Boeing Max 8 Lesson - midef
https://amgreatness.com/2019/07/10/boeing-max-8-lesson-why-domestic-manufacturing-is-vital/
======
woliveirajr
> Even if we assume that the Indian subcontractors were just as competent as
> their American counterparts, hiring them was a mistake simply because they
> added an extra link to the production chain.

The problem is how many links you have. Anyone who works with projects knows
that every extra person adds problems to communication, and communication
happens to be the worst aspect to deal with everytime humans are in the loop.

Afterall, it isn't easy to clearly communicate. For every extra channel,
harder it gets to clearly state what has to be done.

And that's why engineering of complex things is hard and sometimes you have
much more people "doing control" than doing the actual work.

------
redleggedfrog
Any solid arguments in there are just lost with the slant. You could replace
"Indian" contractors with "Floridian" contractors and you have the same
problem. It's not what they're paid (cause we all know developers are more
less equal around the world - right?) it's that they are outside the company
and communication adds overhead and potential for error.

Using subcontractors is a _hard_ problem for any complex endeavor. Even the
best companies struggle with it.

------
dsfyu404ed
Despite the conclusion and the source being biased in a direction that will
probably make steam come out of the ears of many a HN reader, this is a very
succinct and decent explanation of why complex engineering efforts tend to
have a high risk of going wrong.

------
cameldrv
I agree with the point about the difficulty of making complex high performance
products, and that overseas outsourcing can sometimes lead to problems.

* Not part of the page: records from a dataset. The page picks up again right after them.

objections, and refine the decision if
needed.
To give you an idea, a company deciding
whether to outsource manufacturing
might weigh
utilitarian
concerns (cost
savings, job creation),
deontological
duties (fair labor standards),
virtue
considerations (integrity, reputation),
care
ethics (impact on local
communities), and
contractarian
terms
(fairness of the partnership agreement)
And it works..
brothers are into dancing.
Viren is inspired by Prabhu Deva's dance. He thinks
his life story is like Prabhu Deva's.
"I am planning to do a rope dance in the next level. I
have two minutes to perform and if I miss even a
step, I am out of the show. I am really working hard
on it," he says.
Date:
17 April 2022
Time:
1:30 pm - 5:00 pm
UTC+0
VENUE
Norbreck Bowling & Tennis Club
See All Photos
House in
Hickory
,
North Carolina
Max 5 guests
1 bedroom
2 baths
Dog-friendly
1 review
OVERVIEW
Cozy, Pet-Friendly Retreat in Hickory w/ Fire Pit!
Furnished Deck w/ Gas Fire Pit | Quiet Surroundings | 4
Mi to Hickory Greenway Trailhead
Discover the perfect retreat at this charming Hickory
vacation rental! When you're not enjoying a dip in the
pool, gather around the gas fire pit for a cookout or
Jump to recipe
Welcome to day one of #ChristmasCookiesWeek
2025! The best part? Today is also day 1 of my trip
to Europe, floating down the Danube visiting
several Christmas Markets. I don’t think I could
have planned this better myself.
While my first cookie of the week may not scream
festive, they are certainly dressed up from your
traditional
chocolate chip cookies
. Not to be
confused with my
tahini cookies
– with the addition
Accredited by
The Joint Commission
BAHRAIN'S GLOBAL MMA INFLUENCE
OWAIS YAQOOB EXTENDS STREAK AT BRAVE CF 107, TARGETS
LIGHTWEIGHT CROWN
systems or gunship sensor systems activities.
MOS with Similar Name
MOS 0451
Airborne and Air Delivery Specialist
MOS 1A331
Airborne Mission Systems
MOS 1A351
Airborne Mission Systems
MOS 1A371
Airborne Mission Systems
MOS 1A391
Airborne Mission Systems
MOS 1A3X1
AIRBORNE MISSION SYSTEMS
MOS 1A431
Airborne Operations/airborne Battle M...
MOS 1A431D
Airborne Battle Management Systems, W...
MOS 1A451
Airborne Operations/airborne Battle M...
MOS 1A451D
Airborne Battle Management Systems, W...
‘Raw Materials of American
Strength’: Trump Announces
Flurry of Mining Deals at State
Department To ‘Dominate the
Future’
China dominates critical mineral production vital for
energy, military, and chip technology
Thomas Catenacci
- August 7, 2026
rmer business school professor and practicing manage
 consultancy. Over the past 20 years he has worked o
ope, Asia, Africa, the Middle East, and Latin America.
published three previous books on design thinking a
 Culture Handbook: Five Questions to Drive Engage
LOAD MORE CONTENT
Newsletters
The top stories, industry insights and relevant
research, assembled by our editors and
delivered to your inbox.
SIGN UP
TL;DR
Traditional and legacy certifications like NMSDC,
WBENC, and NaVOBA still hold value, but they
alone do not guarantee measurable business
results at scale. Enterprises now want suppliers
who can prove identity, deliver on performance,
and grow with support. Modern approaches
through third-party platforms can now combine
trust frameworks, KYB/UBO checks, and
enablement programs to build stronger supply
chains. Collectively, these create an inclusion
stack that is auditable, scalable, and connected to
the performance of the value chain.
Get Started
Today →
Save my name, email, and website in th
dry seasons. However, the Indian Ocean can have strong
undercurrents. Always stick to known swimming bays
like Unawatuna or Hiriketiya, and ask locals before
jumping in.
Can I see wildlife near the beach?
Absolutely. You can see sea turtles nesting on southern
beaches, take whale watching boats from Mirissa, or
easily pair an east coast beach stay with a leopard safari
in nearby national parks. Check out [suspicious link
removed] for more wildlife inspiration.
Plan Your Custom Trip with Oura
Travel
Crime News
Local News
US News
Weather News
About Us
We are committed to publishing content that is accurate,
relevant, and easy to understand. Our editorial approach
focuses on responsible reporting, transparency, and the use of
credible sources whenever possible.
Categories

As far as anyone knows at this point though, all of the business decisions,
designs, coding, QA and flight testing that led to the two crashes was done in
the U.S. by Boeing employees.

------
acqq
"American Greatness" blames the software and Indian subcontractors.

Wrong. The problems is in management of Boeing, and managerial decisions about
selling the technically impossible plane (impossible to fulfill the
specifications with which it was sold):

[https://dilbert.com/strip/1998-05-06](https://dilbert.com/strip/1998-05-06)